» Problem details:
In the listing below, identify each line with the word "best" and return those lines.

» Data provided:

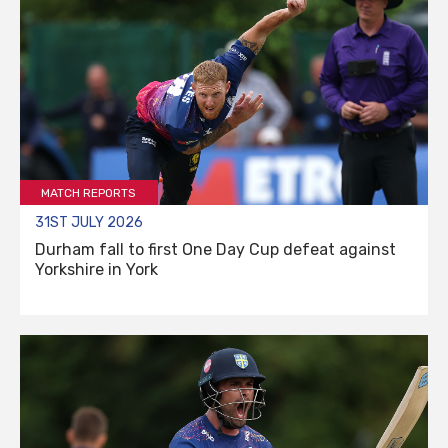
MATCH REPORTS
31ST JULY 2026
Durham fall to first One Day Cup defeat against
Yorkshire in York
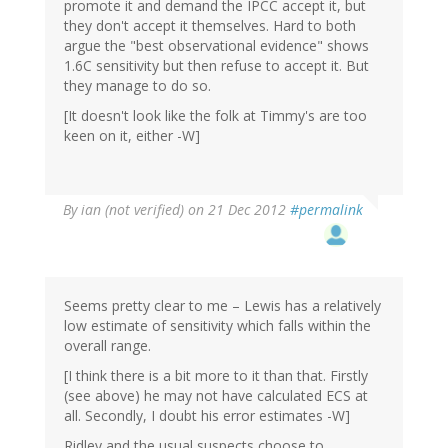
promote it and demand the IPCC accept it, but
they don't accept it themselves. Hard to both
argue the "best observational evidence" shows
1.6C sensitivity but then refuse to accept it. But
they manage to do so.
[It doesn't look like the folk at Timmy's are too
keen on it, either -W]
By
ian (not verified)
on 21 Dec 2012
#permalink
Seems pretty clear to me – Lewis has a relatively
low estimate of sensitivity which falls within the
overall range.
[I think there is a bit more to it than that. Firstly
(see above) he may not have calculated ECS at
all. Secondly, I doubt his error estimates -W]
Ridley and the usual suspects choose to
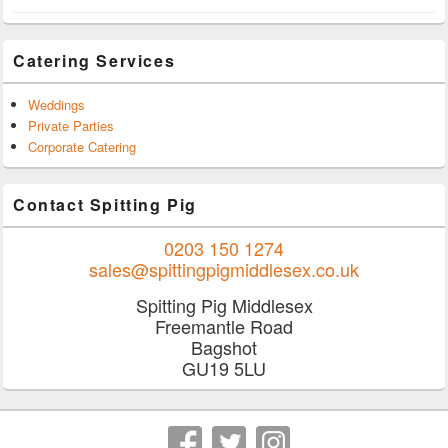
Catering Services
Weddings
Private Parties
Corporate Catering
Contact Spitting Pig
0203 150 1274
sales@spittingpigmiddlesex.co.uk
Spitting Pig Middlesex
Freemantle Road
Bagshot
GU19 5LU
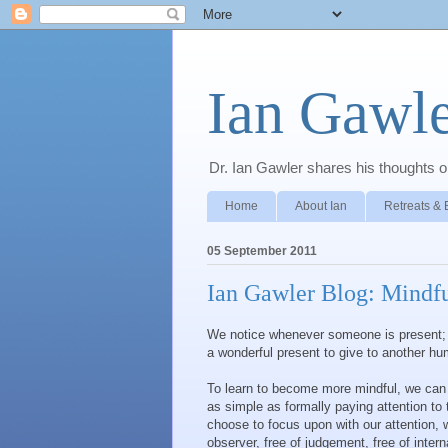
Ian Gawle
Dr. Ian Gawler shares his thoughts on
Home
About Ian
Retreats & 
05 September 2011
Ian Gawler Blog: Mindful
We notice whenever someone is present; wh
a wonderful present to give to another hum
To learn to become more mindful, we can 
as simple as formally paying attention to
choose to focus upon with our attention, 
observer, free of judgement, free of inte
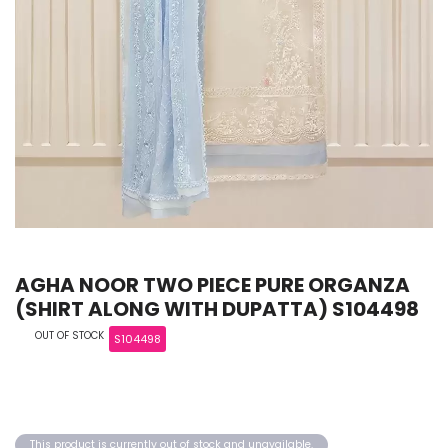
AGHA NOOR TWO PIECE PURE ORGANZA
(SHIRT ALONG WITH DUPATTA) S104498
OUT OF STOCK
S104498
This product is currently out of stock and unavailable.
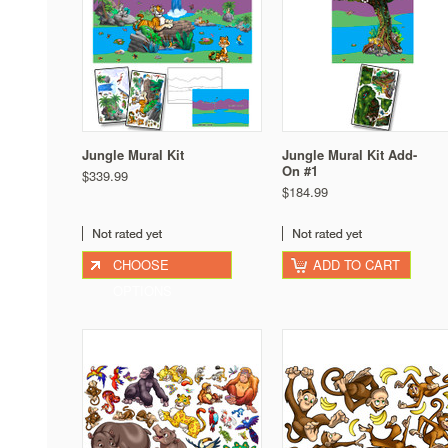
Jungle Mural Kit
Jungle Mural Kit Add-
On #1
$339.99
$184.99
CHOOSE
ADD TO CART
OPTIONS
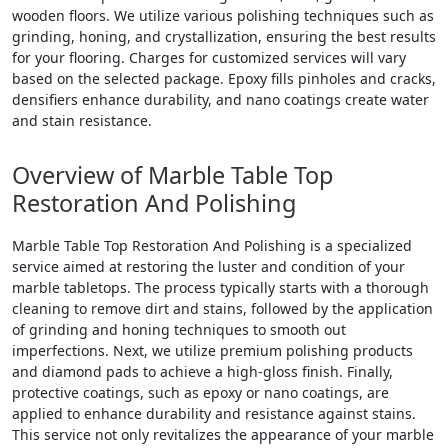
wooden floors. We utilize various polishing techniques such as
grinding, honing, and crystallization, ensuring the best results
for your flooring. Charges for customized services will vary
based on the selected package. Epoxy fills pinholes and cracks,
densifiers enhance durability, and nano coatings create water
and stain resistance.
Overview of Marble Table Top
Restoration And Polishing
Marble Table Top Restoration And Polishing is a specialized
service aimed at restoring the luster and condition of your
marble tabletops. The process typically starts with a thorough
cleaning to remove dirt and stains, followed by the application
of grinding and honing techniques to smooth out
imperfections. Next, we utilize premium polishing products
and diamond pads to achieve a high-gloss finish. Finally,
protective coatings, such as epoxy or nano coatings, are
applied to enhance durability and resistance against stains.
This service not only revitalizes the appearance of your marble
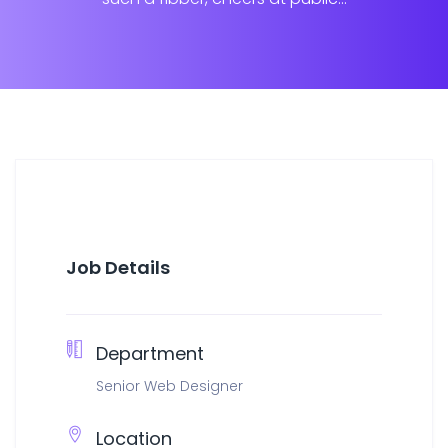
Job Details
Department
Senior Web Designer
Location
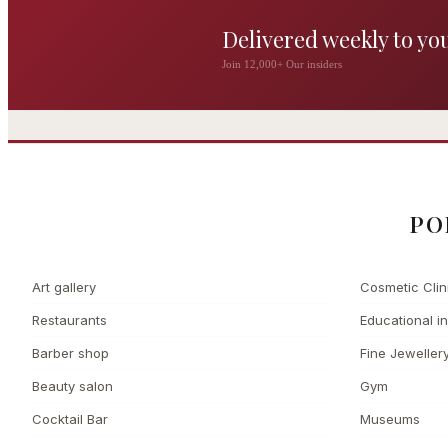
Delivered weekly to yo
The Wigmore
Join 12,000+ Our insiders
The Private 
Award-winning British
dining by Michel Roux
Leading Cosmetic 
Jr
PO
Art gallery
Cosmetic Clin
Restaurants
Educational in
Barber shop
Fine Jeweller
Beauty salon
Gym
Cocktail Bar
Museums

» Response to this exercise:
argue the "best observational evidence" shows
grinding, honing, and crystallization, ensuring the best results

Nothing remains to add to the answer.